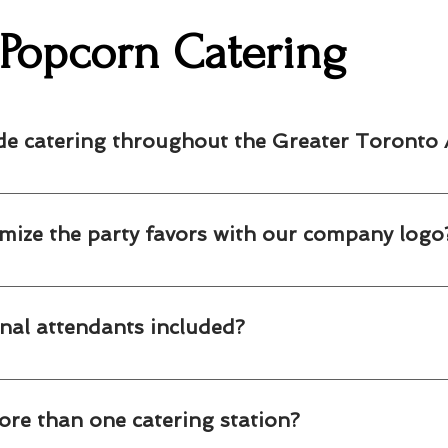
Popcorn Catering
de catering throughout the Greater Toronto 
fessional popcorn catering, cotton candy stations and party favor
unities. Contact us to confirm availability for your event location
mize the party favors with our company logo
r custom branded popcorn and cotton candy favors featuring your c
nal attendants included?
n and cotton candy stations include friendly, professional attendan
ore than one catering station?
==
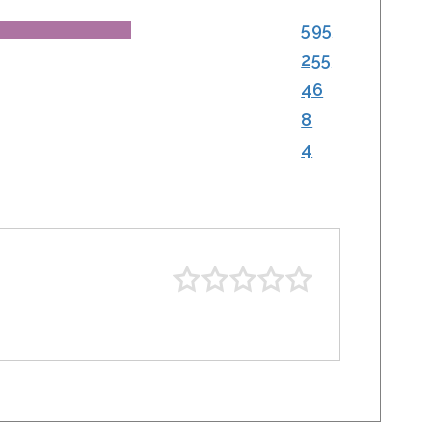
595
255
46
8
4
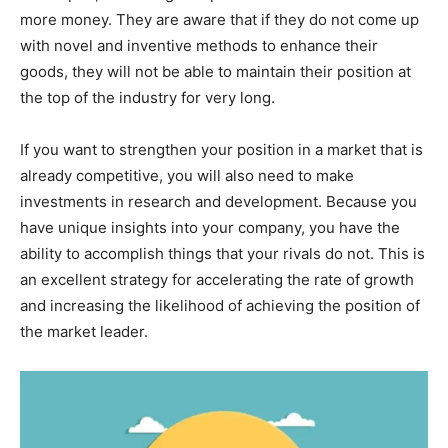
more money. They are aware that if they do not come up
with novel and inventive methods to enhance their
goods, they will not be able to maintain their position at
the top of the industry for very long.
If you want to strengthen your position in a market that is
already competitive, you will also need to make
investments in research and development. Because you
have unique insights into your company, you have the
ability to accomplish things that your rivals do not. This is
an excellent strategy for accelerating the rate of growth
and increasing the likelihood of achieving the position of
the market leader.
---
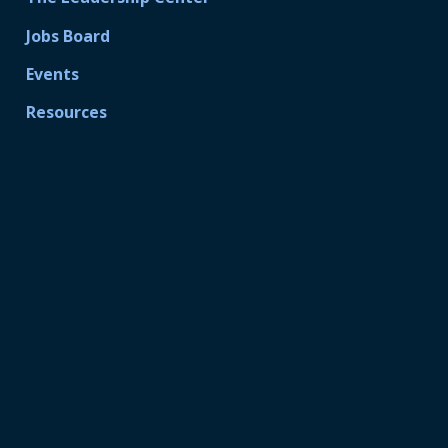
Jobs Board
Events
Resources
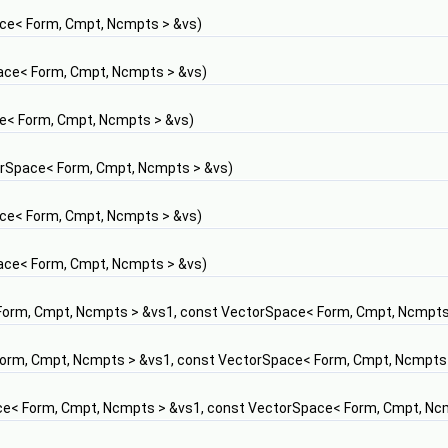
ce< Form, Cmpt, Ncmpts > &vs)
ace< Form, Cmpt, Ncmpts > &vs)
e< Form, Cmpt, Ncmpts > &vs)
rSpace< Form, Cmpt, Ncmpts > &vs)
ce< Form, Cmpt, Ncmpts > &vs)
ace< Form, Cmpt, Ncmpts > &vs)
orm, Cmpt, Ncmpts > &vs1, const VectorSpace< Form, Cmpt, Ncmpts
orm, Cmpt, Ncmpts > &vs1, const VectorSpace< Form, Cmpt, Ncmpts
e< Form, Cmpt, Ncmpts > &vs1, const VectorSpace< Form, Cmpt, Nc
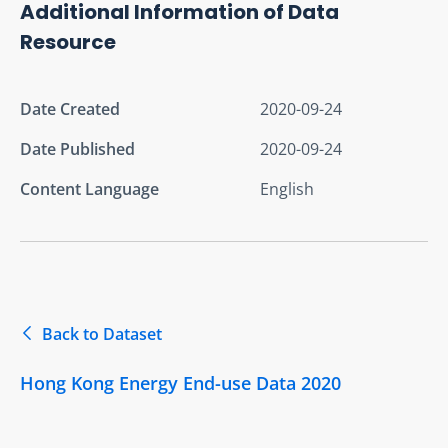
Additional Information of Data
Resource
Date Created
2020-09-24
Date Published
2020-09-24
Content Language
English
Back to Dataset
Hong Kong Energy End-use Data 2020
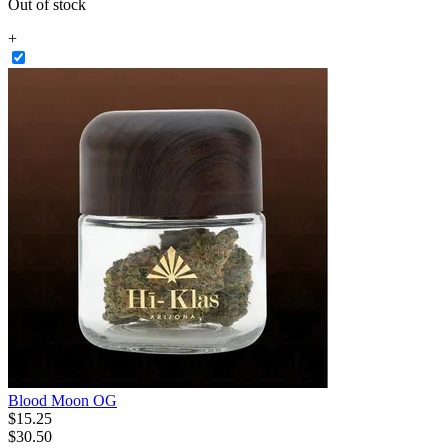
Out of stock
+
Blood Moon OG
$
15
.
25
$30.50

_Assigned task_
Copy the stretch of the records above that runs from the line with "the top of the industry for very long." through the line with "ability to accomplish". Both end lines belong in the copy, and nothing else does.

_The completed task_
the top of the industry for very long.
If you want to strengthen your position in a market that is
already competitive, you will also need to make
investments in research and development. Because you
have unique insights into your company, you have the
ability to accomplish things that your rivals do not. This is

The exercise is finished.